- EXERCISE GOAL -
No pictures belong in the copy. Set down exactly the lines from the one that contains "には継続的な勉強と努力が必要であり、翻訳スキル" through the end of the data.

___

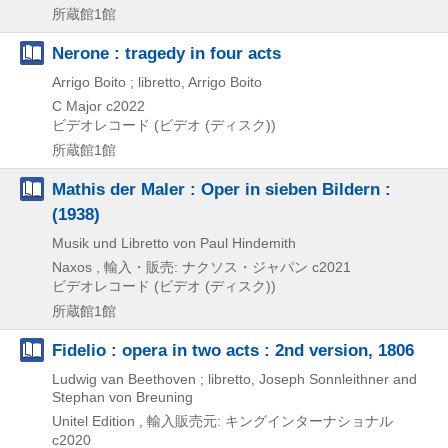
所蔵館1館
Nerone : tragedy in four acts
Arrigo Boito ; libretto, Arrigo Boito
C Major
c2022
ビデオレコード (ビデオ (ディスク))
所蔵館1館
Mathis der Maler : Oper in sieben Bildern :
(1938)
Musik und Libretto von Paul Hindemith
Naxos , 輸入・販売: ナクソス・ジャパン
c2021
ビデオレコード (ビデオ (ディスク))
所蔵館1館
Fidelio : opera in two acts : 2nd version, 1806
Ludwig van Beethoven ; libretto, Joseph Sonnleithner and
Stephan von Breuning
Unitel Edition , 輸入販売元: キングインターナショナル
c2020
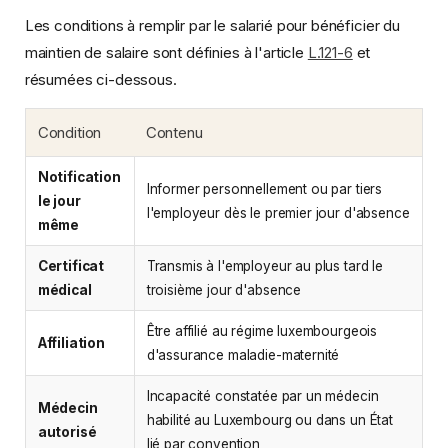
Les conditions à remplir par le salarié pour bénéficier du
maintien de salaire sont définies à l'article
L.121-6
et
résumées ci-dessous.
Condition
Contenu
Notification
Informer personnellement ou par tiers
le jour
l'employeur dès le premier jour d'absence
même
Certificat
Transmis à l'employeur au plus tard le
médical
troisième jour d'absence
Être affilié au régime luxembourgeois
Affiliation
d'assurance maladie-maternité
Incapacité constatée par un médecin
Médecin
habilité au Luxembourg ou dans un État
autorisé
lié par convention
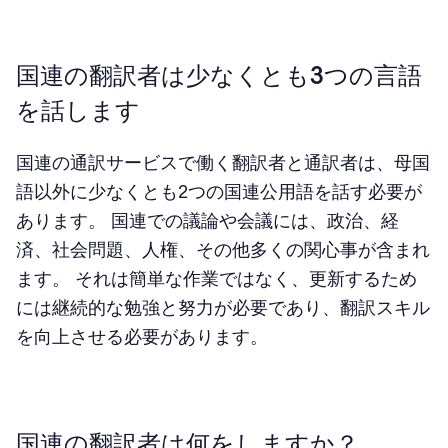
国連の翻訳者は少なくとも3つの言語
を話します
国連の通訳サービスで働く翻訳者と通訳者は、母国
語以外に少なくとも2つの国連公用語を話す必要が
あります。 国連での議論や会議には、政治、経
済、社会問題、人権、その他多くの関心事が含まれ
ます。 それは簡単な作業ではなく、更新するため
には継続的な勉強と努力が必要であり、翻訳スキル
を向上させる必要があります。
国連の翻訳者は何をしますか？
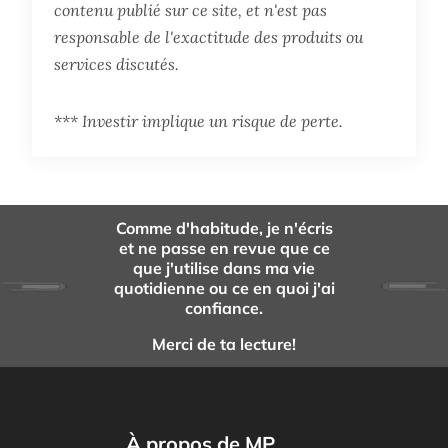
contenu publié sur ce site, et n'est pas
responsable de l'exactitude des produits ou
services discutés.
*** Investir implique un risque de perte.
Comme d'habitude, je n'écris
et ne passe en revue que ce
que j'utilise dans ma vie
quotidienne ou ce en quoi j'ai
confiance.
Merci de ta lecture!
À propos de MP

___

- RESULT BELOW -
には継続的な勉強と努力が必要であり、翻訳スキル
を向上させる必要があります。
国連の翻訳者は何をしますか？
contenu publié sur ce site, et n'est pas
responsable de l'exactitude des produits ou
services discutés.
*** Investir implique un risque de perte.
Comme d'habitude, je n'écris
et ne passe en revue que ce
que j'utilise dans ma vie
quotidienne ou ce en quoi j'ai
confiance.
Merci de ta lecture!
À propos de MP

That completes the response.